También es literatura la palabra Chivilcoy porque habla de misterios. Birabent narra el contexto original, el cruce entre los pueblos originarios, el hombre blanco, los gauchos, el exterminio. Expone las diferentes hipótesis, que significa “zona de abundante agua” en araucano; también que es el nombre de un cacique. “¿Qué significa Chivilcoy? ¿Habrá sido ese mismo, el primitivo nombre impuesto por los indios al lugar, o las tradiciones sucesivas y los errores gráficos, muy frecuentes en los viejos documentos, habrán transformado profundamente su morfología original? ¿Será como otras tantas regiones del país, adornadas con nombres de sabor indígena, pero tan transformados que no significan otra cosa que el rastro de una idea perdida para siempre en el tiempo?”, reflexiona en Chivilcoy: la región y las chacras.

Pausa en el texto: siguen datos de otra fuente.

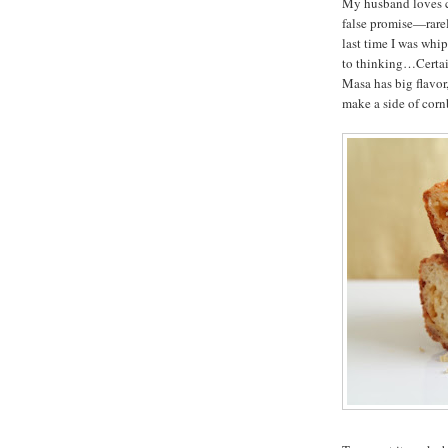
My husband loves co
false promise—rarely
last time I was whi
to thinking…Certain
Masa has big flavor
make a side of corn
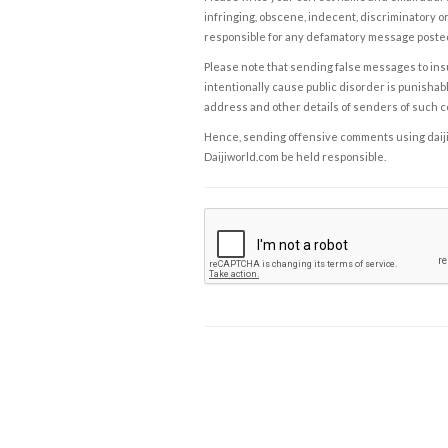
infringing, obscene, indecent, discriminatory or
responsible for any defamatory message posted 
Please note that sending false messages to insu
intentionally cause public disorder is punishable
address and other details of senders of such 
Hence, sending offensive comments using daijiwor
Daijiworld.com be held responsible.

De pronto la Historia, así, con mayúsculas, no alcanza. Por eso, como escribe Birabent en El pueblo de Sarmiento, es necesario un “aliviador interludio”: la ficción. En palabras de Gerardo Panero, “le cede la palabra a la fantasía”. Algo de ese tufillo literario, épico, olfateó Sarmiento cuando pronunció su discurso en 1868: ”Les prometo hacer cien Chivilcoy en los seis años de mi gobierno, con tierra para cada padre de familia, y con escuelas para sus hijos”. Envalentonado, dice que Chivilcoy será “el pionero” y que demostrará que “la pampa no está condenada, como se pretende, a dar exclusivamente pasto a los animales, sino que en pocos años, aquí, como en todo el territorio, ha de ser luego asiento de pueblos libres, trabajadores y felices”. Basta con cerrar los ojos para imaginar la escena
Hace apenas unos meses, Marcelo Mosqueira, Enrique Balbo Falivene y Federico Capobianco llevaron el método de Birabent al extremo en el cómic El viaje de Rolo, donde la historia de la pala, esa fantasía, ese mito, esa literatura, se vuelve fantástica y fluye libre sin más andariveles que los de la imaginación. Un niño tiene que encontrar una pala que tiene poderes; con ella podrá hacer aparecer a su padre, perdido hace días, desaparecido, secuestrado. Hoy ese símbolo literario que se agiganta con el tiempo está en el centro de la ciudad, en la plaza principal, en las manos del monumento a Valentín Coria y los fundadores. Es una estatua gigante: un robusto hombre en cueros se apoya sobre la pala mientras observa el horizonte que se monta por la Avenida Villarino: el futuro.